## Task objective
Transcribe the records word for word, leaving nothing out.

:: Material to process ::

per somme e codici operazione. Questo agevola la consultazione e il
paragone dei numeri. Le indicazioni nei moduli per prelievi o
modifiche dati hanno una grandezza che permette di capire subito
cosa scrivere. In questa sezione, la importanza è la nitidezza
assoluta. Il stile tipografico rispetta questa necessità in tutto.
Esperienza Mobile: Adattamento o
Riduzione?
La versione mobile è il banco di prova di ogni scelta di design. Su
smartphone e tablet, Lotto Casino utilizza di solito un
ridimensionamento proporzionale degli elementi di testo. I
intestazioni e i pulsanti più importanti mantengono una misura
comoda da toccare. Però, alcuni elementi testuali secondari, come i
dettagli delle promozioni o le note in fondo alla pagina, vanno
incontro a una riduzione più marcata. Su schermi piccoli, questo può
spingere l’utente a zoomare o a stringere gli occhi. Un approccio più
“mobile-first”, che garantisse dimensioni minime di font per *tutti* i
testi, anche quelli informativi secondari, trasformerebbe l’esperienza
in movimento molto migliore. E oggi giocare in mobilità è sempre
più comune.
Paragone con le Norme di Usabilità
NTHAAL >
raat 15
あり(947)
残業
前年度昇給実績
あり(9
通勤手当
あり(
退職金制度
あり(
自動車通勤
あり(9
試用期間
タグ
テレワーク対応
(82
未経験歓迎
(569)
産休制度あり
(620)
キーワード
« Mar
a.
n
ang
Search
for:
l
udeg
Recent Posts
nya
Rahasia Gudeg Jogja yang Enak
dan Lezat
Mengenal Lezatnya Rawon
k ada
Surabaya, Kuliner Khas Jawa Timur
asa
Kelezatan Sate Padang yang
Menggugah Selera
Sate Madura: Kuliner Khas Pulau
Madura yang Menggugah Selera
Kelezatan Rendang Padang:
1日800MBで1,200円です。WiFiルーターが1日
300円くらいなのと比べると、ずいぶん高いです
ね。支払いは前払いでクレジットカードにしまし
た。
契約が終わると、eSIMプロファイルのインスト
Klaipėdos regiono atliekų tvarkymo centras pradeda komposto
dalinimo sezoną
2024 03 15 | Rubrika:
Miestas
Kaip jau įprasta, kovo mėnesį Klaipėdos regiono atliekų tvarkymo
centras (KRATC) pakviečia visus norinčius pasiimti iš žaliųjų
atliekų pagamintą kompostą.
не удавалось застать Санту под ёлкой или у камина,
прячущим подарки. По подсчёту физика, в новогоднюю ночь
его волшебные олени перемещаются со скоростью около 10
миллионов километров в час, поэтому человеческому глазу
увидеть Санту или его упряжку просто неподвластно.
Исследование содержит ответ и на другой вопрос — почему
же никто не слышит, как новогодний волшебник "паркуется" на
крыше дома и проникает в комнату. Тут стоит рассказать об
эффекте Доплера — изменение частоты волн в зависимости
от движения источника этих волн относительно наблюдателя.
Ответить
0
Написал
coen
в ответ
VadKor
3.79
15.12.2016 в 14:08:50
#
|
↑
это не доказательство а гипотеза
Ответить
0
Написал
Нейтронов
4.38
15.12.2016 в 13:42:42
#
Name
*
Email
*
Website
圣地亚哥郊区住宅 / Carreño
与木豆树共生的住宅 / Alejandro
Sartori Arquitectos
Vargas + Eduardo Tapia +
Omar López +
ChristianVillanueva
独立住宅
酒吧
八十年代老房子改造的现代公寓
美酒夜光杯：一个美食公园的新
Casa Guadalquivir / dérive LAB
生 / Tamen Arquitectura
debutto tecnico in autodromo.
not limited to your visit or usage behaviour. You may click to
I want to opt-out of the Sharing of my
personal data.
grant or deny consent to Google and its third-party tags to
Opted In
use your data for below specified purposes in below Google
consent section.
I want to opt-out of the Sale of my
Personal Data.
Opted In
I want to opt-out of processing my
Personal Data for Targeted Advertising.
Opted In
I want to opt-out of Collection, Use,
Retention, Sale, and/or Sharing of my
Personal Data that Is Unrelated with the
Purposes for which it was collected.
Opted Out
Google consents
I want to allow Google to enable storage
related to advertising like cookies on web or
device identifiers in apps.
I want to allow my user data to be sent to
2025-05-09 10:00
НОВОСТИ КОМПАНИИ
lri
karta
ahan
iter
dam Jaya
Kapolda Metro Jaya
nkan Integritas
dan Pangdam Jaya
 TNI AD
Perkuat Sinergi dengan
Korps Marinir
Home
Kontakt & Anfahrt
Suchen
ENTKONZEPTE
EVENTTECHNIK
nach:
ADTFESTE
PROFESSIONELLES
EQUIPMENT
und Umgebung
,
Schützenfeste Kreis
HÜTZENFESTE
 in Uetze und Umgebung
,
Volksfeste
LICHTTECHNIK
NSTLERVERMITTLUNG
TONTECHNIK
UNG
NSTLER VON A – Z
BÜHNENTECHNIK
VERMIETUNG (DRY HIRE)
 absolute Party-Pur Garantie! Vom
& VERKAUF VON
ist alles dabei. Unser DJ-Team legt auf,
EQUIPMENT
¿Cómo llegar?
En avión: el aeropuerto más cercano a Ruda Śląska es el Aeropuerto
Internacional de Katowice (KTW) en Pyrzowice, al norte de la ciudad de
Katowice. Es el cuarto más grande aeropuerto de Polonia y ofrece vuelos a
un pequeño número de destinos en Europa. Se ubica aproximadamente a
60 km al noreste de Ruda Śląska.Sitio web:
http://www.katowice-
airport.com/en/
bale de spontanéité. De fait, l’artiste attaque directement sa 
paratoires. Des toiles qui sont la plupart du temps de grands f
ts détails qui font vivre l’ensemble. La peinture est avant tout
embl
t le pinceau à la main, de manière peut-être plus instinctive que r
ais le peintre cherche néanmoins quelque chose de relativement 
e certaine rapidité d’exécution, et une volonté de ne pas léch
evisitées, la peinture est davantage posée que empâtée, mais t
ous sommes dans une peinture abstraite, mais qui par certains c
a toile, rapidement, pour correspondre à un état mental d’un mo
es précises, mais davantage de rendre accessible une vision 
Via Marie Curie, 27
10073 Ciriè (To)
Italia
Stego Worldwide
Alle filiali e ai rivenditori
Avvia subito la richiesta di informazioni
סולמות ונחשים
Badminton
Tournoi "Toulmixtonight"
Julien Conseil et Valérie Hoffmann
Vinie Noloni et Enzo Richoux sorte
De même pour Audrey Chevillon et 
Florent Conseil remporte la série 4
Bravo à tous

:::

## Exercise solution
per somme e codici operazione. Questo agevola la consultazione e il
paragone dei numeri. Le indicazioni nei moduli per prelievi o
modifiche dati hanno una grandezza che permette di capire subito
cosa scrivere. In questa sezione, la importanza è la nitidezza
assoluta. Il stile tipografico rispetta questa necessità in tutto.
Esperienza Mobile: Adattamento o
Riduzione?
La versione mobile è il banco di prova di ogni scelta di design. Su
smartphone e tablet, Lotto Casino utilizza di solito un
ridimensionamento proporzionale degli elementi di testo. I
intestazioni e i pulsanti più importanti mantengono una misura
comoda da toccare. Però, alcuni elementi testuali secondari, come i
dettagli delle promozioni o le note in fondo alla pagina, vanno
incontro a una riduzione più marcata. Su schermi piccoli, questo può
spingere l’utente a zoomare o a stringere gli occhi. Un approccio più
“mobile-first”, che garantisse dimensioni minime di font per *tutti* i
testi, anche quelli informativi secondari, trasformerebbe l’esperienza
in movimento molto migliore. E oggi giocare in mobilità è sempre
più comune.
Paragone con le Norme di Usabilità
NTHAAL >
raat 15
あり(947)
残業
前年度昇給実績
あり(9
通勤手当
あり(
退職金制度
あり(
自動車通勤
あり(9
試用期間
タグ
テレワーク対応
(82
未経験歓迎
(569)
産休制度あり
(620)
キーワード
« Mar
a.
n
ang
Search
for:
l
udeg
Recent Posts
nya
Rahasia Gudeg Jogja yang Enak
dan Lezat
Mengenal Lezatnya Rawon
k ada
Surabaya, Kuliner Khas Jawa Timur
asa
Kelezatan Sate Padang yang
Menggugah Selera
Sate Madura: Kuliner Khas Pulau
Madura yang Menggugah Selera
Kelezatan Rendang Padang:
1日800MBで1,200円です。WiFiルーターが1日
300円くらいなのと比べると、ずいぶん高いです
ね。支払いは前払いでクレジットカードにしまし
た。
契約が終わると、eSIMプロファイルのインスト
Klaipėdos regiono atliekų tvarkymo centras pradeda komposto
dalinimo sezoną
2024 03 15 | Rubrika:
Miestas
Kaip jau įprasta, kovo mėnesį Klaipėdos regiono atliekų tvarkymo
centras (KRATC) pakviečia visus norinčius pasiimti iš žaliųjų
atliekų pagamintą kompostą.
не удавалось застать Санту под ёлкой или у камина,
прячущим подарки. По подсчёту физика, в новогоднюю ночь
его волшебные олени перемещаются со скоростью около 10
миллионов километров в час, поэтому человеческому глазу
увидеть Санту или его упряжку просто неподвластно.
Исследование содержит ответ и на другой вопрос — почему
же никто не слышит, как новогодний волшебник "паркуется" на
крыше дома и проникает в комнату. Тут стоит рассказать об
эффекте Доплера — изменение частоты волн в зависимости
от движения источника этих волн относительно наблюдателя.
Ответить
0
Написал
coen
в ответ
VadKor
3.79
15.12.2016 в 14:08:50
#
|
↑
это не доказательство а гипотеза
Ответить
0
Написал
Нейтронов
4.38
15.12.2016 в 13:42:42
#
Name
*
Email
*
Website
圣地亚哥郊区住宅 / Carreño
与木豆树共生的住宅 / Alejandro
Sartori Arquitectos
Vargas + Eduardo Tapia +
Omar López +
ChristianVillanueva
独立住宅
酒吧
八十年代老房子改造的现代公寓
美酒夜光杯：一个美食公园的新
Casa Guadalquivir / dérive LAB
生 / Tamen Arquitectura
debutto tecnico in autodromo.
not limited to your visit or usage behaviour. You may click to
I want to opt-out of the Sharing of my
personal data.
grant or deny consent to Google and its third-party tags to
Opted In
use your data for below specified purposes in below Google
consent section.
I want to opt-out of the Sale of my
Personal Data.
Opted In
I want to opt-out of processing my
Personal Data for Targeted Advertising.
Opted In
I want to opt-out of Collection, Use,
Retention, Sale, and/or Sharing of my
Personal Data that Is Unrelated with the
Purposes for which it was collected.
Opted Out
Google consents
I want to allow Google to enable storage
related to advertising like cookies on web or
device identifiers in apps.
I want to allow my user data to be sent to
2025-05-09 10:00
НОВОСТИ КОМПАНИИ
lri
karta
ahan
iter
dam Jaya
Kapolda Metro Jaya
nkan Integritas
dan Pangdam Jaya
 TNI AD
Perkuat Sinergi dengan
Korps Marinir
Home
Kontakt & Anfahrt
Suchen
ENTKONZEPTE
EVENTTECHNIK
nach:
ADTFESTE
PROFESSIONELLES
EQUIPMENT
und Umgebung
,
Schützenfeste Kreis
HÜTZENFESTE
 in Uetze und Umgebung
,
Volksfeste
LICHTTECHNIK
NSTLERVERMITTLUNG
TONTECHNIK
UNG
NSTLER VON A – Z
BÜHNENTECHNIK
VERMIETUNG (DRY HIRE)
 absolute Party-Pur Garantie! Vom
& VERKAUF VON
ist alles dabei. Unser DJ-Team legt auf,
EQUIPMENT
¿Cómo llegar?
En avión: el aeropuerto más cercano a Ruda Śląska es el Aeropuerto
Internacional de Katowice (KTW) en Pyrzowice, al norte de la ciudad de
Katowice. Es el cuarto más grande aeropuerto de Polonia y ofrece vuelos a
un pequeño número de destinos en Europa. Se ubica aproximadamente a
60 km al noreste de Ruda Śląska.Sitio web:
http://www.katowice-
airport.com/en/
bale de spontanéité. De fait, l’artiste attaque directement sa 
paratoires. Des toiles qui sont la plupart du temps de grands f
ts détails qui font vivre l’ensemble. La peinture est avant tout
embl
t le pinceau à la main, de manière peut-être plus instinctive que r
ais le peintre cherche néanmoins quelque chose de relativement 
e certaine rapidité d’exécution, et une volonté de ne pas léch
evisitées, la peinture est davantage posée que empâtée, mais t
ous sommes dans une peinture abstraite, mais qui par certains c
a toile, rapidement, pour correspondre à un état mental d’un mo
es précises, mais davantage de rendre accessible une vision 
Via Marie Curie, 27
10073 Ciriè (To)
Italia
Stego Worldwide
Alle filiali e ai rivenditori
Avvia subito la richiesta di informazioni
סולמות ונחשים
Badminton
Tournoi "Toulmixtonight"
Julien Conseil et Valérie Hoffmann
Vinie Noloni et Enzo Richoux sorte
De même pour Audrey Chevillon et 
Florent Conseil remporte la série 4
Bravo à tous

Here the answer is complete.